約束
「おはよう。速水さん、なんか良いことあったの?」
真中悠陽はすでに教室についていた。私も早い方だと思っていたけど今日も彼に負けてしまった。私の順位はいつも2番だ。
「いや、特になんかあったわけではないよ。あ、おはよ。」
城田くんのこと、話さない方がいいよね。私は直感でそう感じた。
「そっか。…あのさ、今日の帰りちょっと付き合ってくれない?」
「なんで?」
今日は特に用事はない。
「駅前にさ、新しく出来たパンケーキのお店あるだろ?あそこのさ、お試し券もらったんだ。男一人で行くのってちょっと恥ずかしいしさ。ちょうど二枚あるからよかったら帰りにどうかなって。」
とても、魅力的なお誘いだった。そこのパンケーキ、私も食べてみたいと思ってた。
「うん。行きたい。」
パーっと表情が明るくなる。案外わかりやすい人なのかもしれない。
「じゃっ約束な。」
にこにこ、チクリ。まただ。彼が笑うと胸が痛い。あと、少しの罪悪感。悪いことをしている気分になる。苦しい、苦しいよ。
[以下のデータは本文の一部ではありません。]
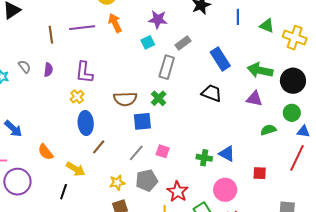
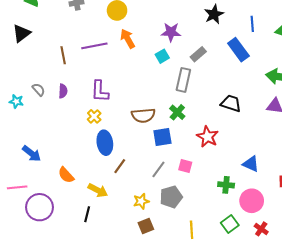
blue rectangle: (220, 59) -> (238, 50), moved
green cross: (204, 158) -> (226, 185), moved
red star: (178, 192) -> (207, 137), moved

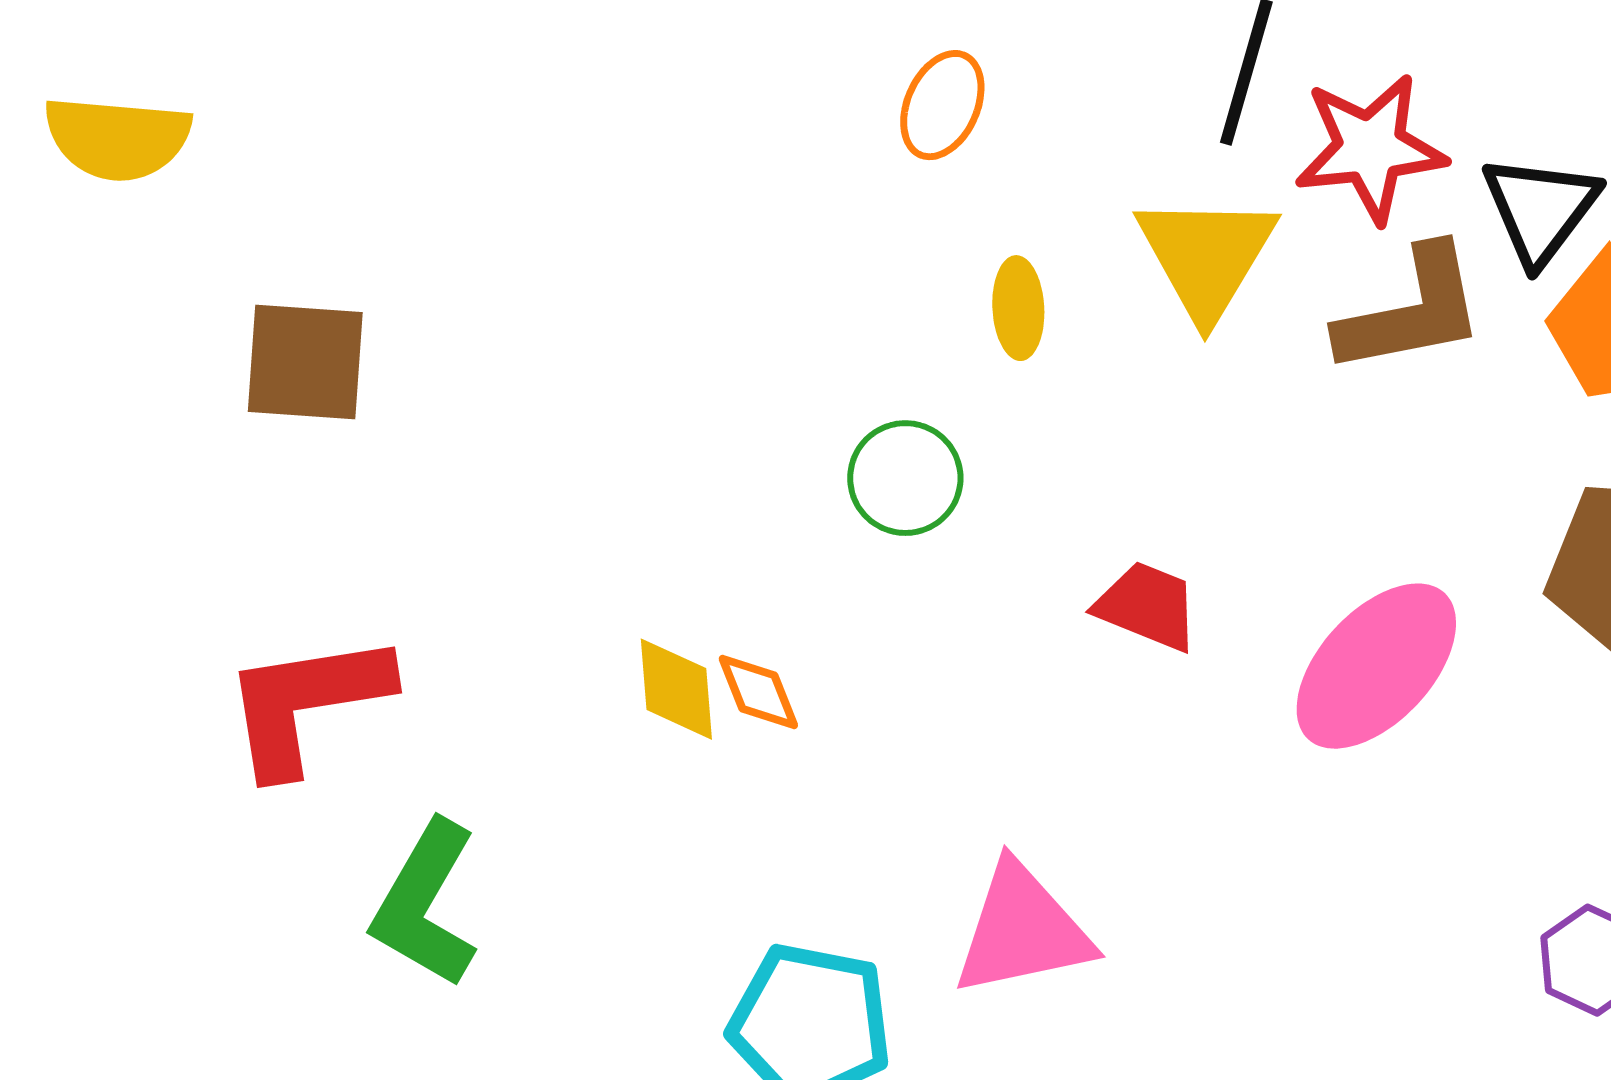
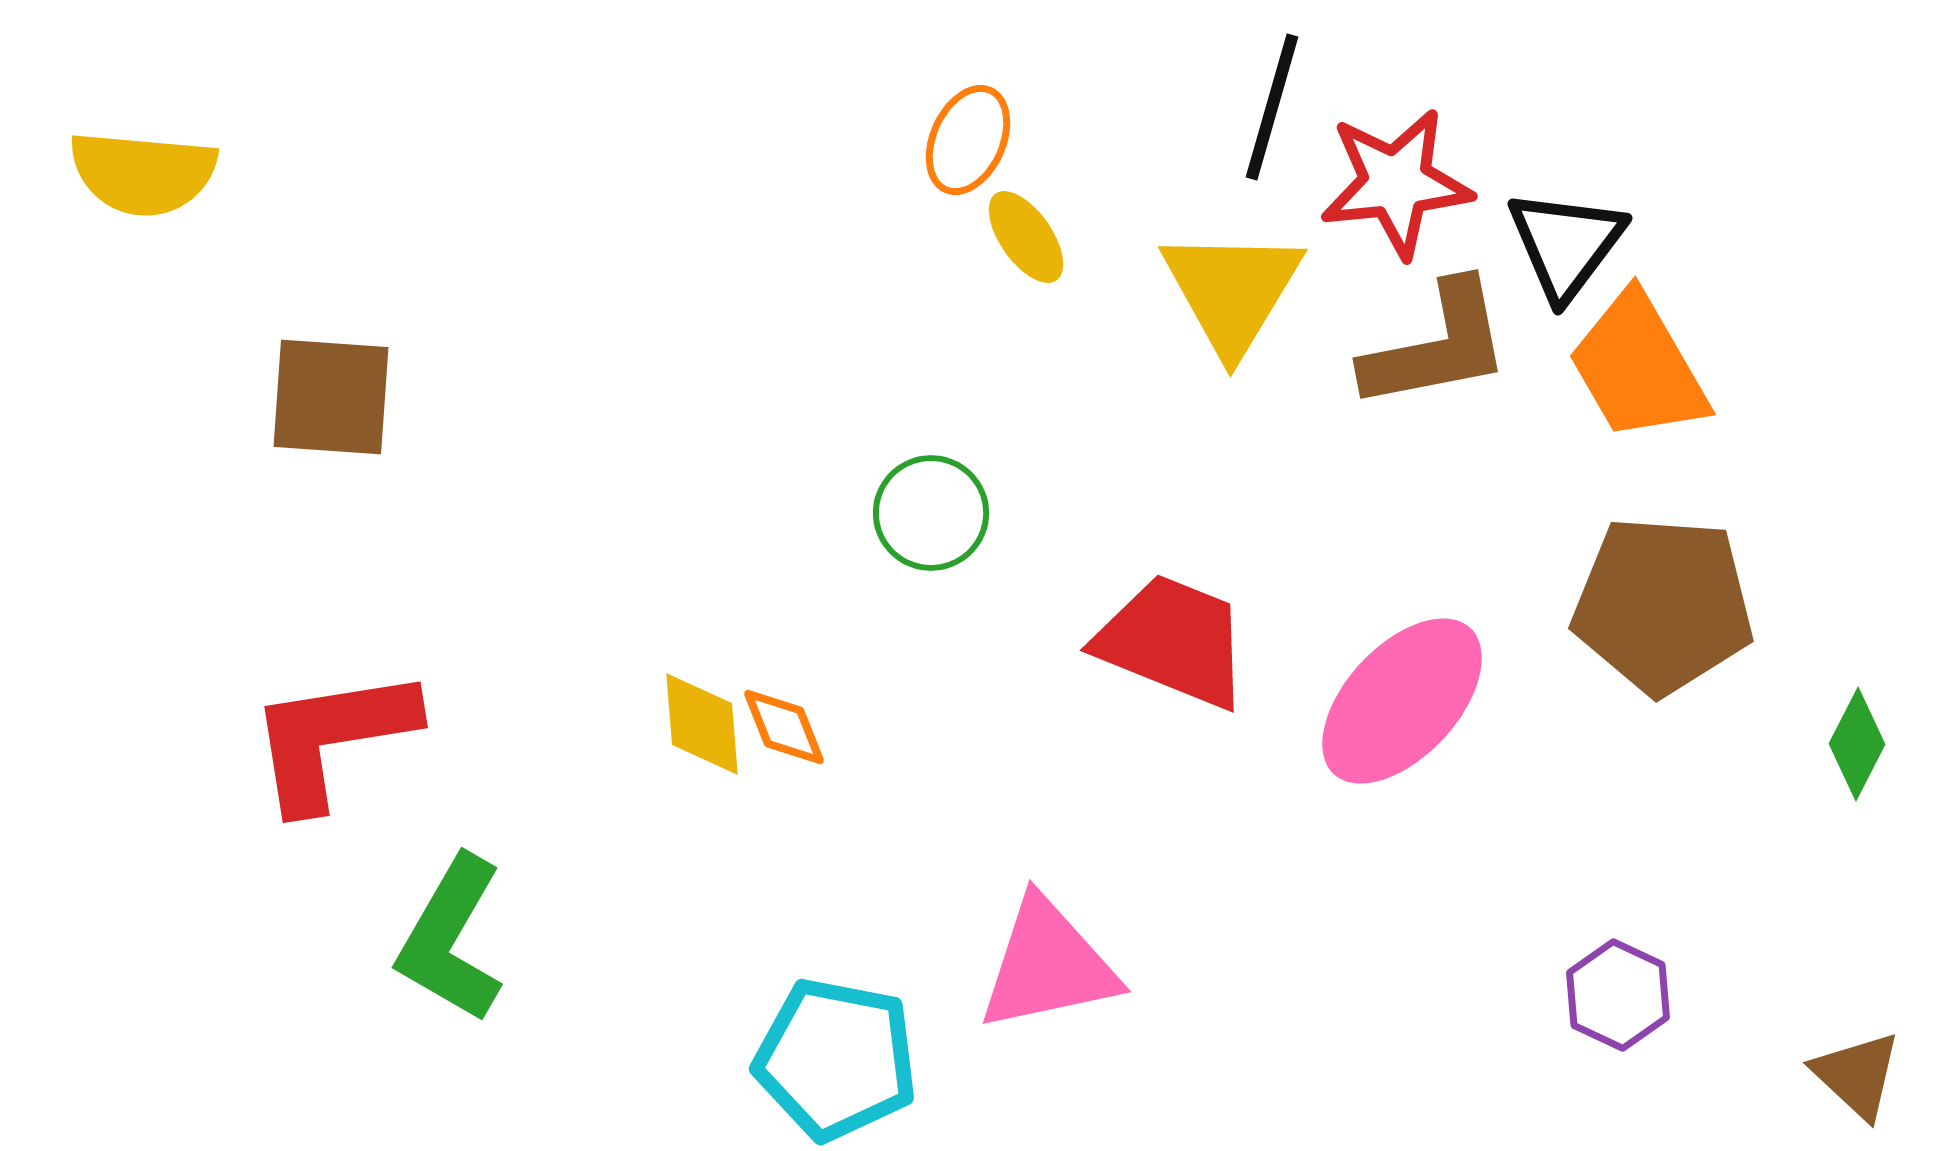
yellow ellipse: (1018, 308) -> (1026, 237), moved, turned -32
red trapezoid: (1147, 606) -> (1173, 641), size x1.5

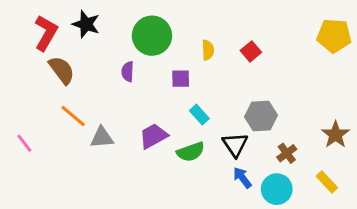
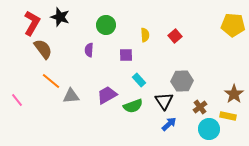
green circle: (152, 36) -> (106, 25), size x0.7
blue arrow: (242, 178) -> (169, 124), turned 84
yellow rectangle: (327, 182) -> (228, 116), moved, turned -35
cyan circle: (277, 189) -> (209, 129), moved

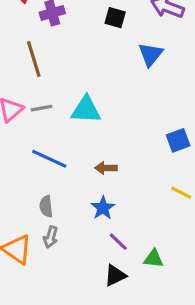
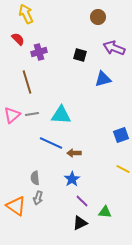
blue triangle: (150, 54) -> (103, 79), turned 36
blue line: (49, 159) -> (51, 143), moved

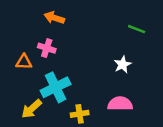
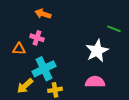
green line: (137, 29) -> (114, 29), moved
white star: (123, 65) -> (97, 51), size x1.6
yellow cross: (80, 114) -> (55, 90), moved

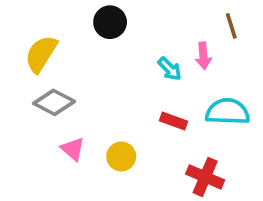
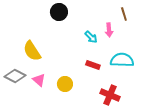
yellow semicircle: (41, 54) -> (32, 51), moved, turned -65
gray diamond: (54, 102) -> (15, 76), moved

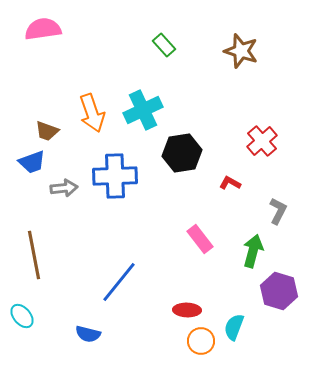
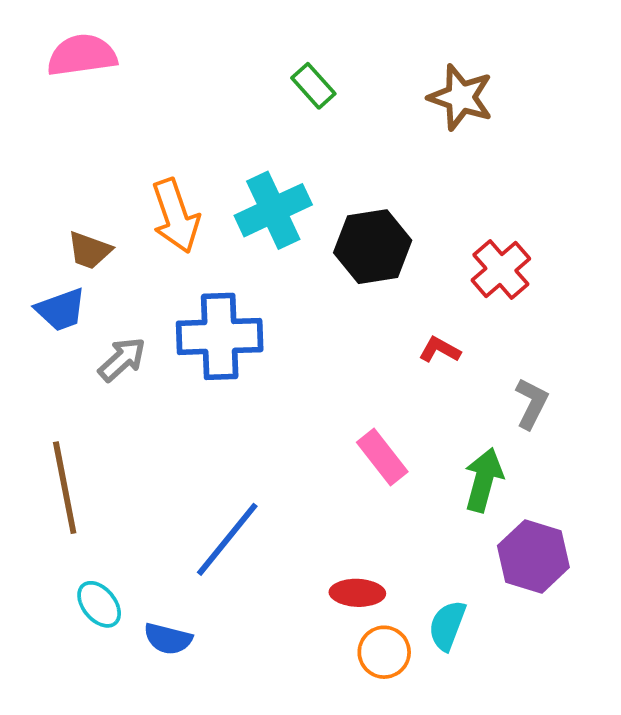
black hexagon: (182, 153) -> (373, 247), moved
gray arrow: (64, 188) -> (122, 359), turned -36
cyan ellipse: (22, 316) -> (99, 604), moved

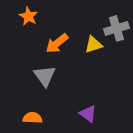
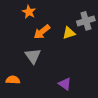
orange star: (28, 16) -> (29, 12), moved
orange semicircle: (33, 118) -> (13, 80), moved

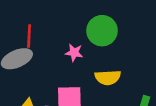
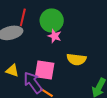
green circle: (102, 31) -> (52, 20), moved

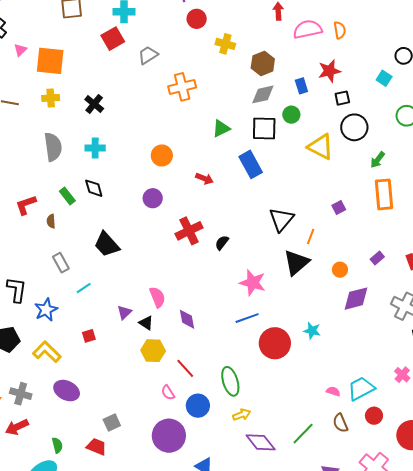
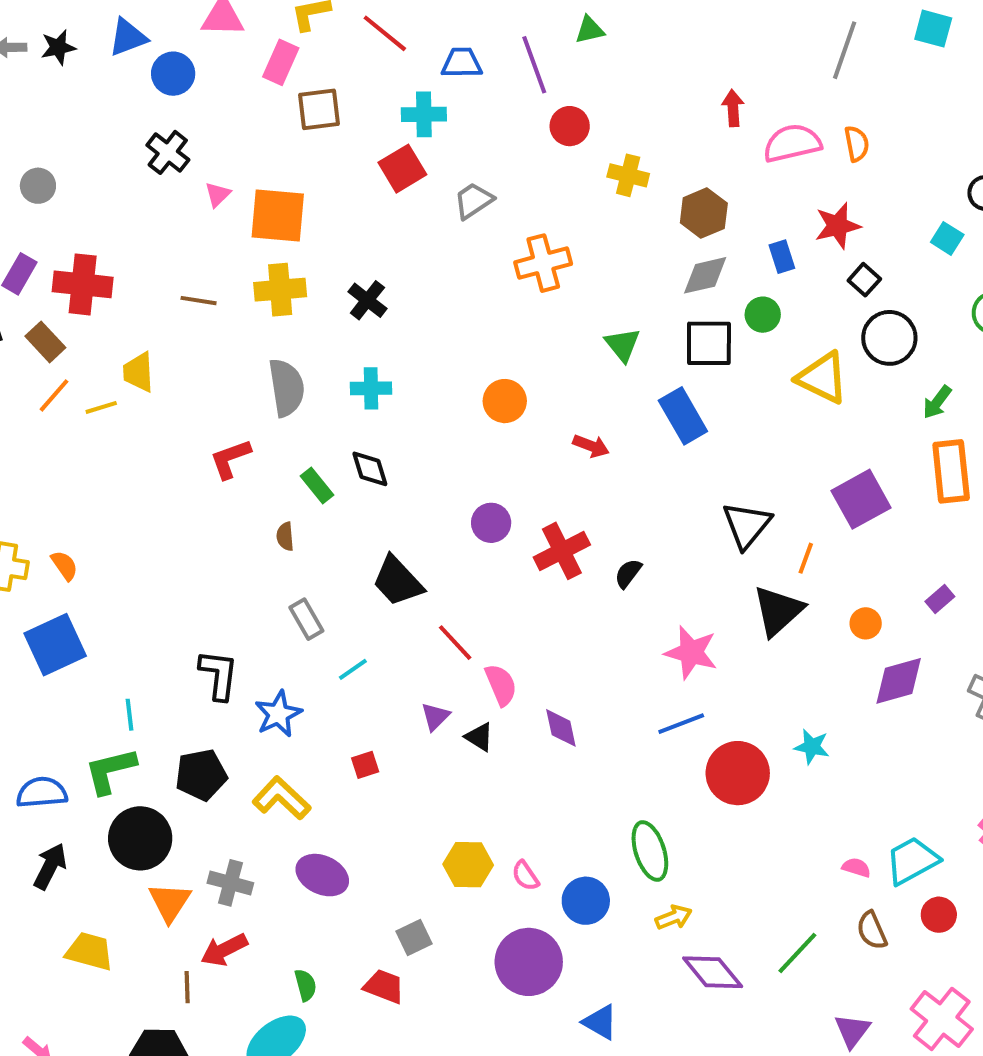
yellow cross: (51, 98) -> (280, 290), size x1.4
black square: (342, 98) -> (864, 280), turned -35
green triangle: (221, 128) -> (623, 345), turned -42
purple circle: (153, 198) -> (491, 523), moved
red L-shape: (26, 205) -> (230, 459), moved
purple square: (339, 208) -> (861, 499), size x2.0
yellow hexagon: (153, 351) -> (468, 865), moved
red line: (185, 368) -> (455, 643), moved

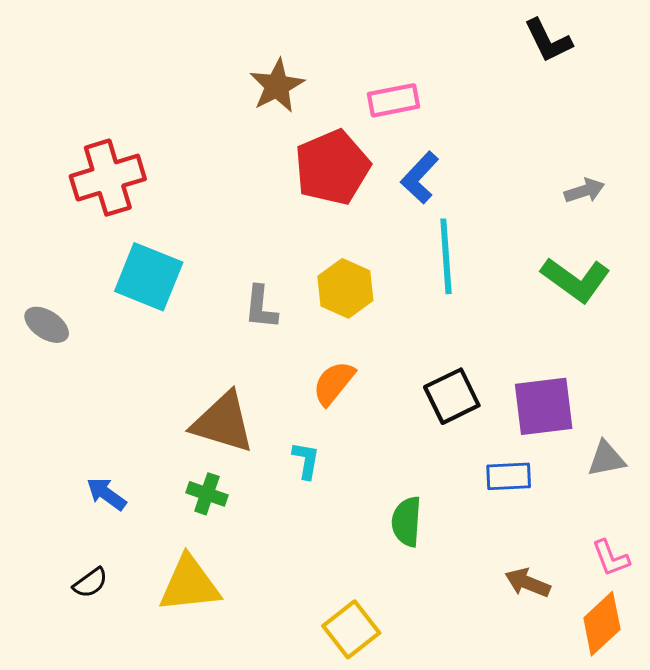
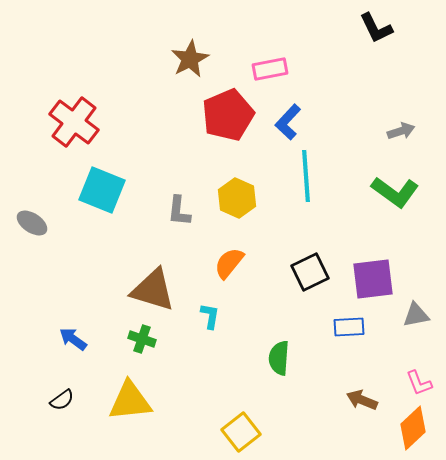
red cross: (108, 178) -> (74, 122), turned -36

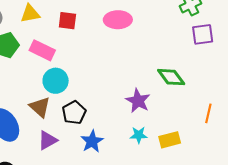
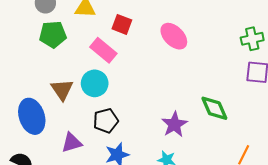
pink ellipse: (118, 20) -> (174, 36), turned 32
pink rectangle: (42, 50) -> (103, 50), moved
brown triangle: (40, 107) -> (62, 90), moved

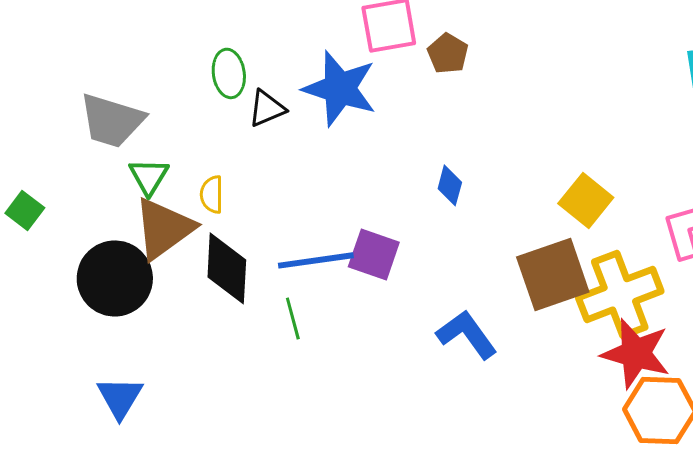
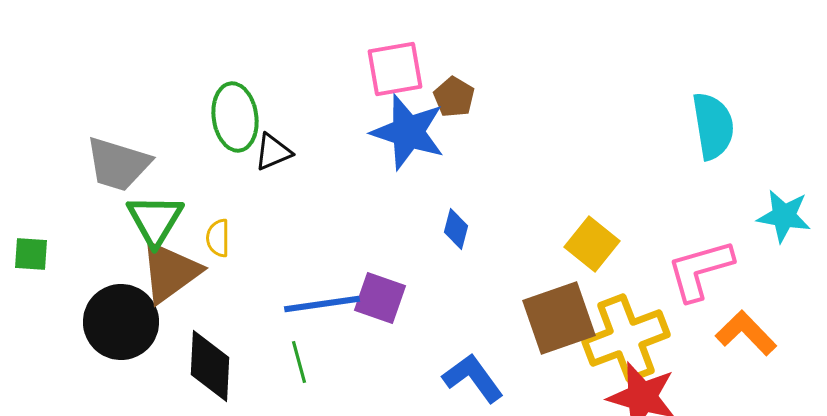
green ellipse: (229, 73) -> (235, 117), size x1.4
blue star: (340, 88) -> (408, 132), moved
green triangle: (149, 176) -> (155, 220), size x1.4
green square: (25, 210) -> (31, 254), turned -33
black diamond: (227, 268) -> (210, 366), moved

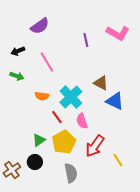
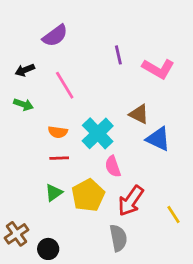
pink L-shape: (118, 33) -> (158, 69), moved
red line: (57, 117) -> (59, 158), moved, turned -56
yellow line: (118, 160) -> (173, 215), moved
black circle: (35, 162) -> (48, 249), moved
gray semicircle: (71, 173) -> (118, 238), moved

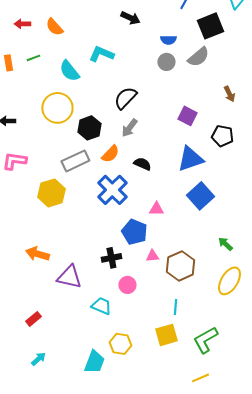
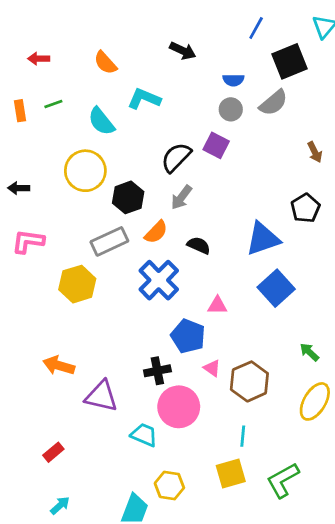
orange semicircle: (54, 27) -> (105, 63), moved
purple square: (187, 116) -> (216, 145), moved
black pentagon: (222, 136) -> (305, 208), turned 30
pink triangle: (152, 256) -> (212, 368), turned 40
pink circle: (127, 285) -> (179, 407), size x1.8

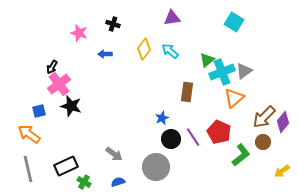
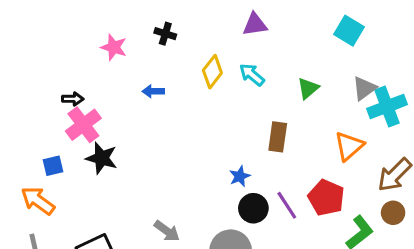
blue arrow: (105, 54) -> (153, 91), moved
black arrow: (52, 67) -> (73, 99), turned -120
gray triangle: (244, 71) -> (364, 88), moved
cyan cross: (222, 72) -> (387, 107), moved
そんな時、携帯がなった。メールの着信音だ。画面表示を見ると、城田くんの名前。
ー今日の放課後、会えないかな?
私はすぐにいいよ。と返していた。そしてパンケーキのことを思い出す。あ、やばい。
「真中くん、ごめん用事できちゃった。」
「へ?……あ、そっか。じゃまた今度誘うわ。今度は絶対行こうな。」
無理に笑っていることが私にだってわかった。チクリ、チクリ。また積もっていく。今のこれは大きな罪悪感だ。城田くんと放課後会えるのが、嬉しいはずなのに、なんでこんなに苦しいの。